Sur les fonds obligataires émergents, les sorties de capitaux ont atteint 2 milliards de dollars. Il s’agit du plus large retrait hebdomadaire depuis la fin juin et de la quatorzième semaine consécutive de décollecte. Celle-ci a commencé fin mai après que la Fed a laissé entrevoir une diminution de son programme de rachats d’actifs.

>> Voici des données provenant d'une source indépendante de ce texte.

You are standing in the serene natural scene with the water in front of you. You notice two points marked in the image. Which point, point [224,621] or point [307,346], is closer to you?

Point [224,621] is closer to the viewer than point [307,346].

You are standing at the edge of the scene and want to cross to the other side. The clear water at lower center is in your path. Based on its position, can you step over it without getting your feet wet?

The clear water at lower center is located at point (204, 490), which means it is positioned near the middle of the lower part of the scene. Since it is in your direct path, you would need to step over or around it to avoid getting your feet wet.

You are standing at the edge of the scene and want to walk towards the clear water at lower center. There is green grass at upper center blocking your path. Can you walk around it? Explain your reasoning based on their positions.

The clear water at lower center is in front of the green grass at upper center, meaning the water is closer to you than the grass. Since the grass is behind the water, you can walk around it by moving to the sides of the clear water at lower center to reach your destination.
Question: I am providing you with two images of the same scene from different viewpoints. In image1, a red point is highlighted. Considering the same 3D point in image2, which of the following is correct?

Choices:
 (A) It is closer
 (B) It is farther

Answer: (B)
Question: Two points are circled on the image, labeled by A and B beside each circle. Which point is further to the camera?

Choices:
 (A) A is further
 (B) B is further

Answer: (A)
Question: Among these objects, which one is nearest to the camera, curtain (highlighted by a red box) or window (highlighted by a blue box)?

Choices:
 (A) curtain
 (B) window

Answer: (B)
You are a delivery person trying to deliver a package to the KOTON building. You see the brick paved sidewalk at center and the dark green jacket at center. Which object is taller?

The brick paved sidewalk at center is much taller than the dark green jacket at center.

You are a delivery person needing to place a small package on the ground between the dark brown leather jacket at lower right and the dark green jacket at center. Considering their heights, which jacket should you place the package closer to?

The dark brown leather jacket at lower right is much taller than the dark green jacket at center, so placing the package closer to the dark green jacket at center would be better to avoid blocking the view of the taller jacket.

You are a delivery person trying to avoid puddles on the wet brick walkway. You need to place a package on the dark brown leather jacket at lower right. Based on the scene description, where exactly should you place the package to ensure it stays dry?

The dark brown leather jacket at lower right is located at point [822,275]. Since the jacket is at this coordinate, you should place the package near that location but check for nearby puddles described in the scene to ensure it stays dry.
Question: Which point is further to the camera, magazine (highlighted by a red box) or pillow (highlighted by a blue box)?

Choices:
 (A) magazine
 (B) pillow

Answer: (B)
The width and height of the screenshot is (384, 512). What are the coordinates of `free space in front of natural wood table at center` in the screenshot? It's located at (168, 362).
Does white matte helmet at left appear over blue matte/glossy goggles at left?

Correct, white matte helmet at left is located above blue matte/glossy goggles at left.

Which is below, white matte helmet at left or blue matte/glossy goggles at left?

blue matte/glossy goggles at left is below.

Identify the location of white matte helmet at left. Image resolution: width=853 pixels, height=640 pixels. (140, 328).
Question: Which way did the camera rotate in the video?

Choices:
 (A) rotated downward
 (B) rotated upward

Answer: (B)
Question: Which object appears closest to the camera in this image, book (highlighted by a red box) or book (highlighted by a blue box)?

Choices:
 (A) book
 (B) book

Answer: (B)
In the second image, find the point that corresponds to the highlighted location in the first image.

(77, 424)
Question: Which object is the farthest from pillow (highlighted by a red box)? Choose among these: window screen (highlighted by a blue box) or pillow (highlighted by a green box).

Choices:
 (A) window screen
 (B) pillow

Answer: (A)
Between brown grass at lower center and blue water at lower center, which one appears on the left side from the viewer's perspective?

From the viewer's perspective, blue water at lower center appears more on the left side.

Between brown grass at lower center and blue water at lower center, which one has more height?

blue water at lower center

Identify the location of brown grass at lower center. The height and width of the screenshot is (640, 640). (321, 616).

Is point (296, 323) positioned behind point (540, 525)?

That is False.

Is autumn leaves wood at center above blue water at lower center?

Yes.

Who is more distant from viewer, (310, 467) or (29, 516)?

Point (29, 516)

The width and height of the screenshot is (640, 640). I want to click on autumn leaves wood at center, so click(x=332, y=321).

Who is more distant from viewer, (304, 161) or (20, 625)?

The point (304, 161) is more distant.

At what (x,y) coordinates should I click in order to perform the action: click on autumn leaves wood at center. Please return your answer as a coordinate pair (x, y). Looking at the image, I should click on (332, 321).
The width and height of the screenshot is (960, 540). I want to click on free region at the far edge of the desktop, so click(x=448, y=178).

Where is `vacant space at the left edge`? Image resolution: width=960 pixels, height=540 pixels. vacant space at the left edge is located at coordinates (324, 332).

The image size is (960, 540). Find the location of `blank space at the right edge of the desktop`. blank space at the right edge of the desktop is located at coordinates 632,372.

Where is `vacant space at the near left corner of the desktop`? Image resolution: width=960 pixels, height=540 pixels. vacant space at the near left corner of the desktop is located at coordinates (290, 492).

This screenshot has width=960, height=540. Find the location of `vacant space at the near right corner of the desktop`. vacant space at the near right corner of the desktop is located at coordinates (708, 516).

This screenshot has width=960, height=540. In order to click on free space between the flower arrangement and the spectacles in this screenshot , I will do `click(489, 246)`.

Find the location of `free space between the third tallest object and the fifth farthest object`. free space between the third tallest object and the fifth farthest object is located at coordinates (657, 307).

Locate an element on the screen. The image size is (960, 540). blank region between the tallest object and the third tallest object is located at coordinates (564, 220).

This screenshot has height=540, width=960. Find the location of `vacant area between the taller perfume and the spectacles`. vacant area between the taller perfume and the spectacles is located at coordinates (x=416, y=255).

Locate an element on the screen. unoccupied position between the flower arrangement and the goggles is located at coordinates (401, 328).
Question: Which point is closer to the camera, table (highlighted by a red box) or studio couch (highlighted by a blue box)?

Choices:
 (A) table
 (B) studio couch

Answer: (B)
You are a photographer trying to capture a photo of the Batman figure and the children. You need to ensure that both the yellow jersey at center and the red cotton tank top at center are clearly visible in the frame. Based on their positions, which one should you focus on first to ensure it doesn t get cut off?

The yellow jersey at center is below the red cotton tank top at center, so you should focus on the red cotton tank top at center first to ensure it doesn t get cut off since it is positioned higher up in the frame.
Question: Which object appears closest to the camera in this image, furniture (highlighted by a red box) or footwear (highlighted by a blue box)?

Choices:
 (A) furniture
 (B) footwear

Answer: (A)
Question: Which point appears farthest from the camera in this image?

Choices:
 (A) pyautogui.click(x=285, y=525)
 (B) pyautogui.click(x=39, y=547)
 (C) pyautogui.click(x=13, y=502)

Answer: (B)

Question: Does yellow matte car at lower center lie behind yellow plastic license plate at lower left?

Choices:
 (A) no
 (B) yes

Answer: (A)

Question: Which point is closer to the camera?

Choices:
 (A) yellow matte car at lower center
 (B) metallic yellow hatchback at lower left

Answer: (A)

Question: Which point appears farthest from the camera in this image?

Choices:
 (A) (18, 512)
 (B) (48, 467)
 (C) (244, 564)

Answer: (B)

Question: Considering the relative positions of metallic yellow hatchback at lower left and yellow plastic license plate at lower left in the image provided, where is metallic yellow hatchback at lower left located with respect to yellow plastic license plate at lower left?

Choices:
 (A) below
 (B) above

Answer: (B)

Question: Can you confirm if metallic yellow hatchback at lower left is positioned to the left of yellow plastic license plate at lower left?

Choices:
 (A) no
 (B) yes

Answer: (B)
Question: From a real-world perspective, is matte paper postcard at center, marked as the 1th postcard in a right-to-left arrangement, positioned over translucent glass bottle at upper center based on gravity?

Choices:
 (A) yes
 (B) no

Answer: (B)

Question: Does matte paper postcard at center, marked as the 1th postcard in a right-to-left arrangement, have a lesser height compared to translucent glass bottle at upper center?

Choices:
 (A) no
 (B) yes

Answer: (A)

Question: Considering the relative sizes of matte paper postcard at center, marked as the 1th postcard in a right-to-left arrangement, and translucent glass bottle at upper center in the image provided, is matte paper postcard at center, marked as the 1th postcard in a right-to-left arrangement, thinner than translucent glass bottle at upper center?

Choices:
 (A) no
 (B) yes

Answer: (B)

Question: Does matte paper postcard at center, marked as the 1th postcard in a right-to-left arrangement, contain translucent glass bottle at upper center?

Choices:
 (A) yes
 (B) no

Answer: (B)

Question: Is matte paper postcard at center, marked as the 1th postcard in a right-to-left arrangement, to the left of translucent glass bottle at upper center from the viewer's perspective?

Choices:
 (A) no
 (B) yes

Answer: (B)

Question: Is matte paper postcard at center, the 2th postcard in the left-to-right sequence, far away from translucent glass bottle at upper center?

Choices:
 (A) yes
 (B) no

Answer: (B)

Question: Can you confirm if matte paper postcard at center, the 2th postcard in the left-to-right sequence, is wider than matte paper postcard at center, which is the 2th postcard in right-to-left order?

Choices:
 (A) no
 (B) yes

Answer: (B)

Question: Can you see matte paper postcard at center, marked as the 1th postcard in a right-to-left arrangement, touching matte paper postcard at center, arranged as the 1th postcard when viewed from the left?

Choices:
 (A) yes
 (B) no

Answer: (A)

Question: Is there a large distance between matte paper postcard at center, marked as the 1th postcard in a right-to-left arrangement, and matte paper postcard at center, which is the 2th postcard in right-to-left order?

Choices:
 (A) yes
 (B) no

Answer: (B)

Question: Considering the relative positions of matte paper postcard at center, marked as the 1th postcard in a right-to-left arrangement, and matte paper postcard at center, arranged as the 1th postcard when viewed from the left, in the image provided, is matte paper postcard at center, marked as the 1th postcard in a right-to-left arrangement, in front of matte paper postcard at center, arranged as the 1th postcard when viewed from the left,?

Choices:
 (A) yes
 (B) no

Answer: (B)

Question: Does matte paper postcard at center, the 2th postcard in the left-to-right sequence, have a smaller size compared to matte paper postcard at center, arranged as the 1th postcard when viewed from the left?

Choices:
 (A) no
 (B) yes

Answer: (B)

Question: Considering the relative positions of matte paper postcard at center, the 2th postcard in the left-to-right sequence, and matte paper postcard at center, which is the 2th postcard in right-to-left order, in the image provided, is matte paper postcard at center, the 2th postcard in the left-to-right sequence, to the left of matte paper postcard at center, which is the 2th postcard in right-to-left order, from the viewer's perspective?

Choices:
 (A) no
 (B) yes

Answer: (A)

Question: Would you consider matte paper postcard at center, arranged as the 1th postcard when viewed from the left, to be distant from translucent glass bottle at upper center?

Les turbulences ont forcé les banques centrales du Brésil, d’Indonésie ou de Turquie à engager cet été un cycle de resserrement monétaire rapide. Vendredi, l’Inde a brandi la menace d’une intervention concertée sur le marché des changes. «Ce sera une question de jours plutôt que de semaines. Le Brésil et l’Inde peuvent lancer le mouvement», a déclaré à Reuters Dipak Dasgupta, principal conseiller économique du ministère indien des Finances. Le responsable met en cause la spéculation sur les marchés à terme non livrables (non-deliverable forward, NDF), qui se sont surtout développés à Singapour et permettent aux investisseurs de jouer des devises peu liquides ou non convertibles. La banque centrale du Brésil a cependant démenti sa participation à une intervention concertée. Le sujet devrait alimenter les conversations les 5 et 6 septembre au G20 de Saint-Pétersbourg.